Start of Recorded data

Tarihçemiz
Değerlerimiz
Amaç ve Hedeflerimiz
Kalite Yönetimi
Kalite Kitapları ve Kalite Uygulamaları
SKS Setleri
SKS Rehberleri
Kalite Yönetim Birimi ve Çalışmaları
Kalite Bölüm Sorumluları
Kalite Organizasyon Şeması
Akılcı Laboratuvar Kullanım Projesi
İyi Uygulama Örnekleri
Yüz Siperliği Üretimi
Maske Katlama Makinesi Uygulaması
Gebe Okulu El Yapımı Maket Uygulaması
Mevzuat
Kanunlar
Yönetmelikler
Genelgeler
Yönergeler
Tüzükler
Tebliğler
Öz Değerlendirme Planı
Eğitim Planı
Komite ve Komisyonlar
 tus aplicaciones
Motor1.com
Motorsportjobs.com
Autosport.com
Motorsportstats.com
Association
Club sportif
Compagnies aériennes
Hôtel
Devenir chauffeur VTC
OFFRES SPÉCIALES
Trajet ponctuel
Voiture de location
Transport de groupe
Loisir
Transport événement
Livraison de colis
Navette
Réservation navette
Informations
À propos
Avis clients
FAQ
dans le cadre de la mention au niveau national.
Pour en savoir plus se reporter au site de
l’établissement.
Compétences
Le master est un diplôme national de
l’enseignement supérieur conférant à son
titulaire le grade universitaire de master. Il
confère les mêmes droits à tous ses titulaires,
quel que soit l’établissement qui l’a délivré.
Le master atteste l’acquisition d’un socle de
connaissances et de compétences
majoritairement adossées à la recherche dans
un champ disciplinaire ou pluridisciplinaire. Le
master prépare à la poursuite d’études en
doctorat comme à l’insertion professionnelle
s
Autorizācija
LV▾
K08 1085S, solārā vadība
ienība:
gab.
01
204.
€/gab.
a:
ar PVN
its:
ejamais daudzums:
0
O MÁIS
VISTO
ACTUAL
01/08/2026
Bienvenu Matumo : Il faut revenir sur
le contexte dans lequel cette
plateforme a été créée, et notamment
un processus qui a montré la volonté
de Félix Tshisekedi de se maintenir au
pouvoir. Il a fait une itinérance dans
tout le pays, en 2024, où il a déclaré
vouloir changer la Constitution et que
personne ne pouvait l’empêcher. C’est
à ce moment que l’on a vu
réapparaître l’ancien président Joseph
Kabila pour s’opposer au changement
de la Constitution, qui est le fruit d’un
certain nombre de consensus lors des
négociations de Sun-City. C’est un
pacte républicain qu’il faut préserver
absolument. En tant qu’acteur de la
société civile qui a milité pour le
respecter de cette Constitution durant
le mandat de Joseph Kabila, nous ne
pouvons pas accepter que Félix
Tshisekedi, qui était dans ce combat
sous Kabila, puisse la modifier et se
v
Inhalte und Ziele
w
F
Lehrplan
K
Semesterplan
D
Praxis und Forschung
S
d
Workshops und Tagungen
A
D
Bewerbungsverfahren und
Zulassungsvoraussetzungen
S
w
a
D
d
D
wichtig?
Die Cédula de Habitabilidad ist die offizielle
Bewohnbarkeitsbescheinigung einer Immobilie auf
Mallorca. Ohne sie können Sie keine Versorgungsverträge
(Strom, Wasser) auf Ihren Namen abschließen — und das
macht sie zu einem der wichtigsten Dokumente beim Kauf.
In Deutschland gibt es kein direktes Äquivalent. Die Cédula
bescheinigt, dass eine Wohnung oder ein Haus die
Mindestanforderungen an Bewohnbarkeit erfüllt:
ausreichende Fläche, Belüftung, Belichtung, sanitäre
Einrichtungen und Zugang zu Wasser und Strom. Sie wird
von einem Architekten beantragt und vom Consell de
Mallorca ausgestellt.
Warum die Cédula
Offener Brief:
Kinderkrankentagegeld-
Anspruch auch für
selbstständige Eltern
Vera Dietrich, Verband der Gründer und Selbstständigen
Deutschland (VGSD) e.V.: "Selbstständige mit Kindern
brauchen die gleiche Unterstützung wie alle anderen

End of Recorded data
Start of Recorded data

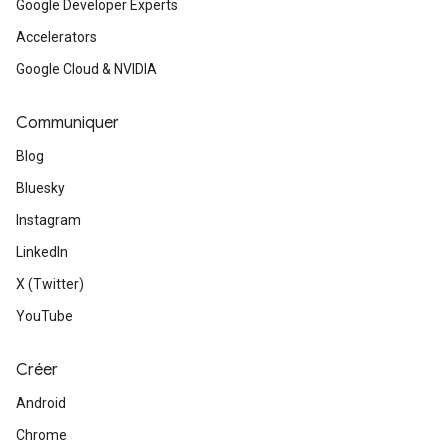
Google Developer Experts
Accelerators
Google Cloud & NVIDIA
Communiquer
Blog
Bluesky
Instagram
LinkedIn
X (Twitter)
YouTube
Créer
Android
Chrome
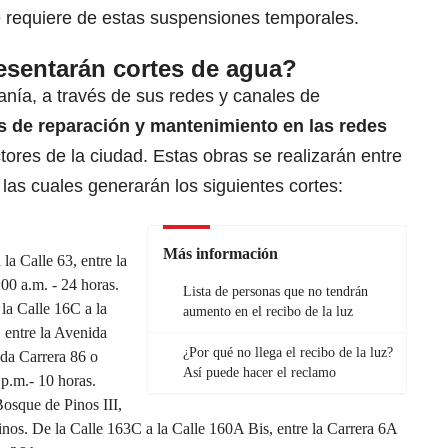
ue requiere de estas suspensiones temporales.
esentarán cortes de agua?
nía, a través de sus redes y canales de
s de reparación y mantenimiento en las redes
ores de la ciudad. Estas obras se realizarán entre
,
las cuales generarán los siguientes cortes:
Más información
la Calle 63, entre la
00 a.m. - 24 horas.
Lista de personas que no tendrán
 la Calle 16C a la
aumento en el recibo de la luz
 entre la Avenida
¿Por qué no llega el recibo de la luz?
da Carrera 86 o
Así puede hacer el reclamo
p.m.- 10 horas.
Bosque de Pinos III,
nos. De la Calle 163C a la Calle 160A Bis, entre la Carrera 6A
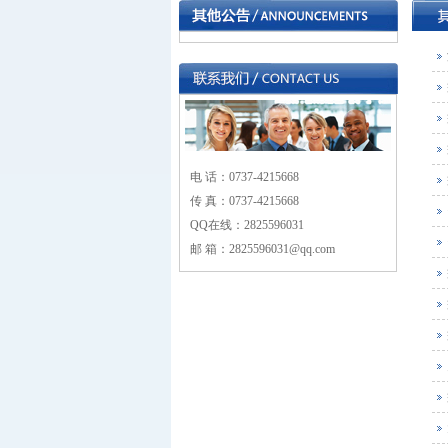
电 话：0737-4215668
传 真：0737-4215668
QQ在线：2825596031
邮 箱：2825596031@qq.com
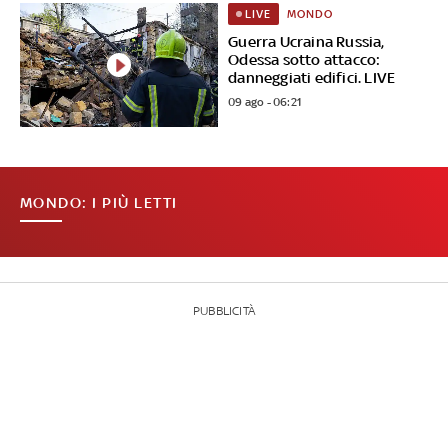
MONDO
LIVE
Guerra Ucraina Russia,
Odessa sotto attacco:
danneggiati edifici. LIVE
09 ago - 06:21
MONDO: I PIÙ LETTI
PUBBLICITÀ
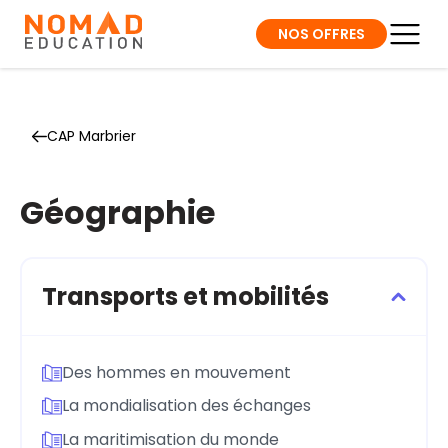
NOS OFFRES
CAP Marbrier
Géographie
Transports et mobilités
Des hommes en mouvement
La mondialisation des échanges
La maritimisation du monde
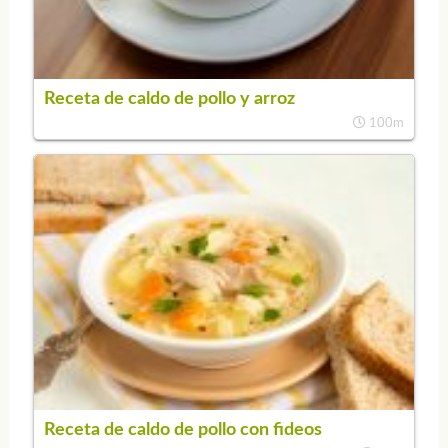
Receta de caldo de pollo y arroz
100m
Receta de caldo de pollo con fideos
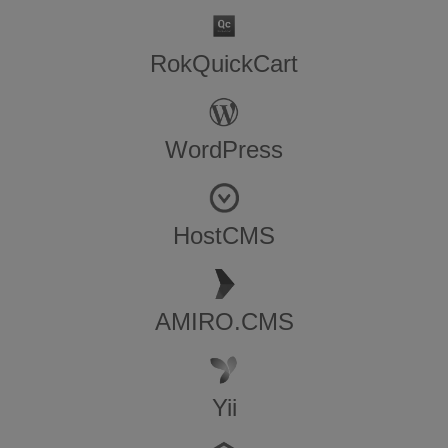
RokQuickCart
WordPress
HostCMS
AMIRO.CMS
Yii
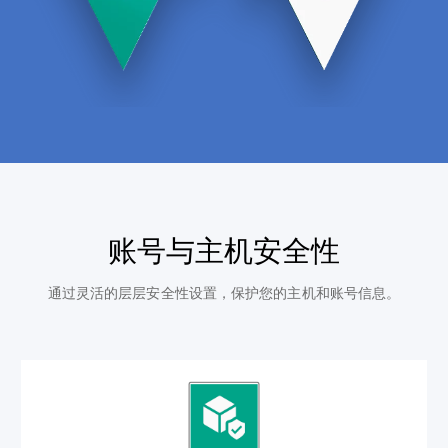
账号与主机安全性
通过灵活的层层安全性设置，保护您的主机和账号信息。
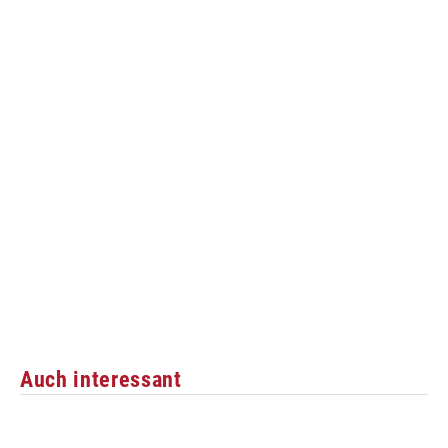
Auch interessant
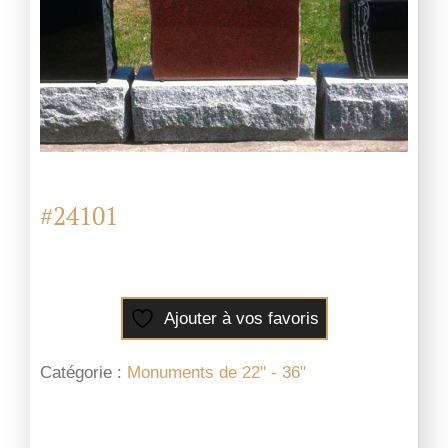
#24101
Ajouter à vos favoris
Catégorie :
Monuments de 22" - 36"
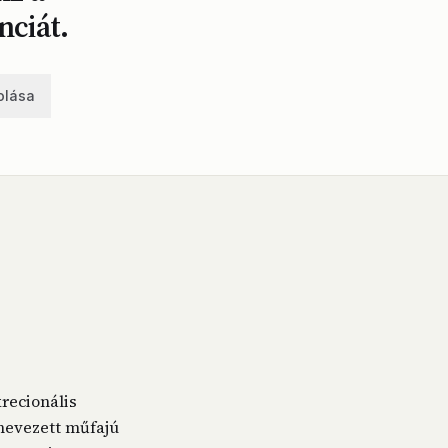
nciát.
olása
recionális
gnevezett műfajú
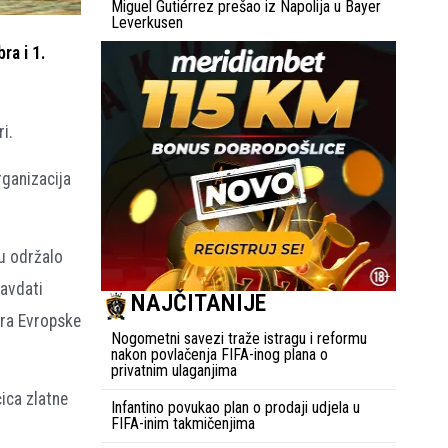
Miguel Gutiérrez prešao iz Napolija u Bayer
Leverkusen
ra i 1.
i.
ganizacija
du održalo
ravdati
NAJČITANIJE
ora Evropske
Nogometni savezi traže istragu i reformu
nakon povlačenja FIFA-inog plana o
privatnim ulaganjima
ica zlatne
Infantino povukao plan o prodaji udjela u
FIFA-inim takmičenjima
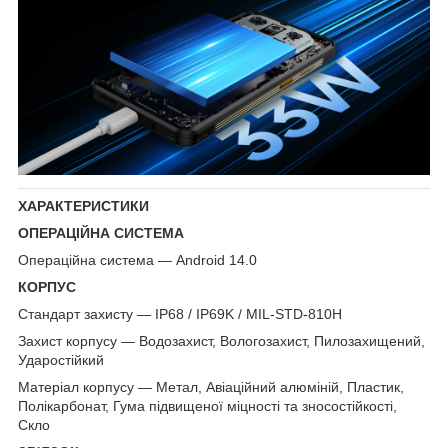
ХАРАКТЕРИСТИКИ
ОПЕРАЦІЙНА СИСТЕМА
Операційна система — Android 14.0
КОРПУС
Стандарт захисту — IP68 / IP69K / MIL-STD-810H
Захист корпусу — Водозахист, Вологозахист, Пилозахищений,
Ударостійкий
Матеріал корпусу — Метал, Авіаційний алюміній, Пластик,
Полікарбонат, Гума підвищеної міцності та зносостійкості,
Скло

End of Recorded data

**Task item:**
Search the records for lines holding the word "Strom", then copy each line you find.

**Solution to the problem:**
(Strom, Wasser) auf Ihren Namen abschließen — und das
Einrichtungen und Zugang zu Wasser und Strom. Sie wird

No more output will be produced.